The course includes downloadable guides for reflective practice – where teachers study their classroom experiences to improve the way they work – and culminates in an assessment and BNF certification.
It was unveiled at the BNF’s 50th anniversary conference, ‘Talking about the next generation: Nutrition in school age children’, held in London last week (April 27).
Scientists and schoolteachers used the conference to discuss the importance of good nutrition in the wellbeing, growth and academic development of children.
Good dietary and lifestyle choices
Roy Ballam, md and head of education at the BNF, claimed it was critical for teachers to lay the foundations for children to make good dietary and lifestyle choices now, and as adults.
However, he added that most primary teachers had received virtually no formal training in food, nutrition and physical activity.
“It is because of this that the BNF believes that there is an urgent need to support these teachers during their training and when they are practicing,” he said.
“Our professional development programme is in-line with the curriculum demands, as well as government food teaching guidelines in schools, and will equip teachers to be able to implement engaging food lessons and healthy school initiatives, for the benefit of all their students.”
Evidence for the benefits of good nutrition and physical activity on the academic achievements of children is accumulating, Ballam added.
‘Enhance their subject knowledge’
“Our platform enables busy teachers and trainees alike to supplement and enhance their subject knowledge, skills and experience.
“This will facilitate their work with students, helping them to make healthier choices that will benefit their physical and mental health now and in the long term.”
Speaking at the conference, John Reilly, professor of physical activity and public health science at the University of Strathclyde, said lifestyle in childhood and adolescence was important to academic achievement.
“The brain is affected by levels of physical activity, body fatness, and physical fitness.

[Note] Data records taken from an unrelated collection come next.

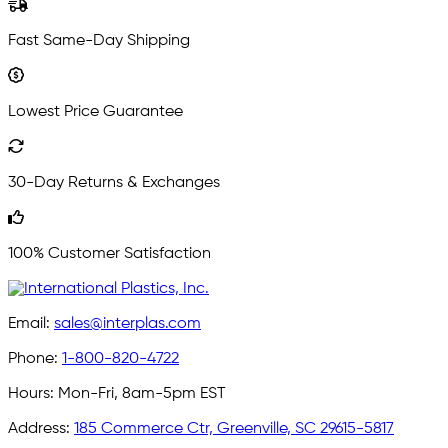
Fast Same-Day Shipping
Lowest Price Guarantee
30-Day Returns & Exchanges
100% Customer Satisfaction
Email:
sales@interplas.com
Phone:
1-800-820-4722
Hours:
Mon-Fri, 8am-5pm EST
Address:
185 Commerce Ctr, Greenville, SC 29615-5817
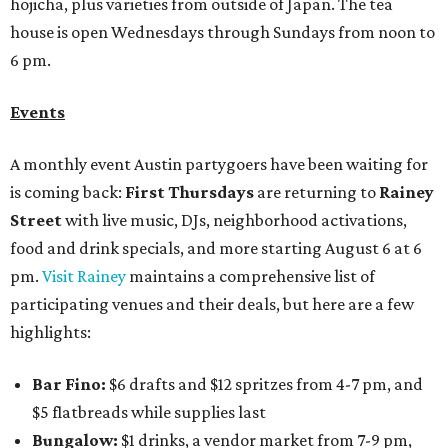
hojicha, plus varieties from outside of Japan. The tea
house is open Wednesdays through Sundays from noon to
6 pm.
Events
A monthly event Austin partygoers have been waiting for
is coming back:
First Thursdays
are returning to
Rainey
Street
with live music, DJs, neighborhood activations,
food and drink specials, and more starting August 6 at 6
pm.
Visit Rainey
maintains a comprehensive list of
participating venues and their deals, but here are a few
highlights:
Bar Fino:
$6 drafts and $12 spritzes from 4-7 pm, and
$5 flatbreads while supplies last
Bungalow:
$1 drinks, a vendor market from 7-9 pm,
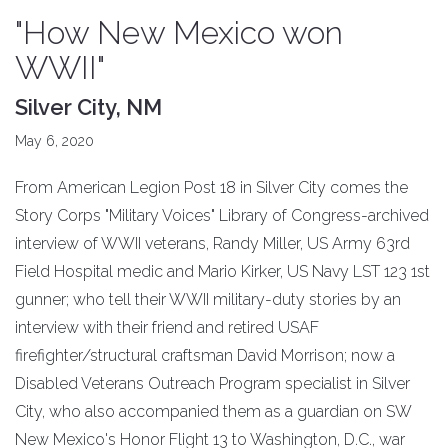
"How New Mexico won
WWII"
Silver City, NM
May 6, 2020
From American Legion Post 18 in Silver City comes the
Story Corps "Military Voices" Library of Congress-archived
interview of WWII veterans, Randy Miller, US Army 63rd
Field Hospital medic and Mario Kirker, US Navy LST 123 1st
gunner; who tell their WWII military-duty stories by an
interview with their friend and retired USAF
firefighter/structural craftsman David Morrison; now a
Disabled Veterans Outreach Program specialist in Silver
City, who also accompanied them as a guardian on SW
New Mexico's Honor Flight 13 to Washington, D.C., war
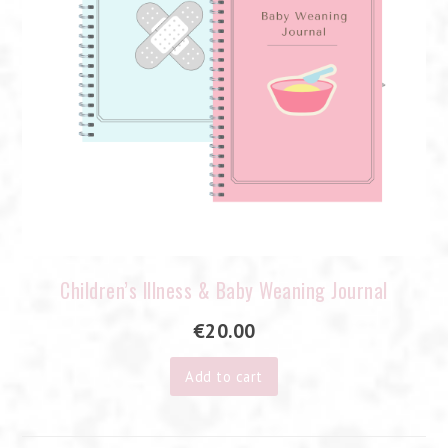
Children’s Illness & Baby Weaning Journal
€
20.00
Add to cart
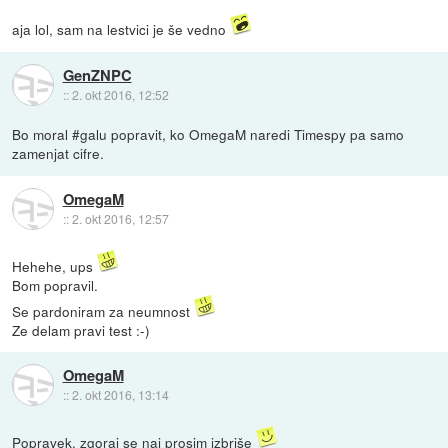
aja lol, sam na lestvici je še vedno
GenZNPC
::
2. okt 2016, 12:52
Bo moral #galu popravit, ko OmegaM naredi Timespy pa samo
zamenjat cifre.
OmegaM
::
2. okt 2016, 12:57
Hehehe, ups
Bom popravil.
Se pardoniram za neumnost
Ze delam pravi test :-)
OmegaM
::
2. okt 2016, 13:14
Popravek, zgoraj se naj prosim izbriše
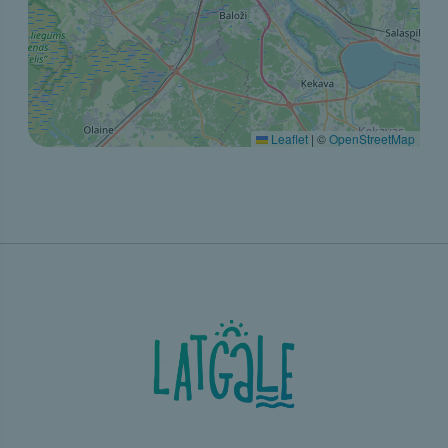
Leaflet
|
©
OpenStreetMap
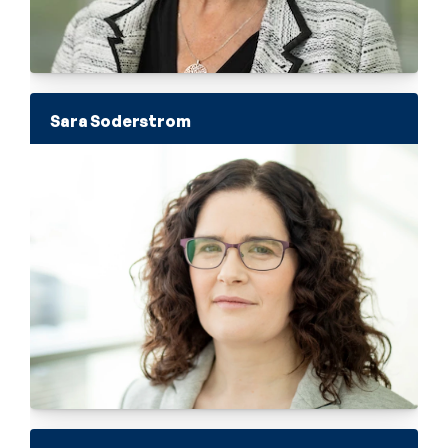
Sara Soderstrom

Using new evidence on the effects of lifestyle on the brain might be a way of improving educational attainment in the future,” he said.
Other speakers at the BNF conference included: Professor Ashley Adamson from University of Newcastle on the role and impact of a whole school approach to nutrition; Dr Graham Moore from University of Cardiff on the association between breakfast consumption and education outcomes in primary schools; and Professor Jeanne Goldberg from Tufts University in Massachusetts on the challenge of persuading adolescents to adopt healthier diets.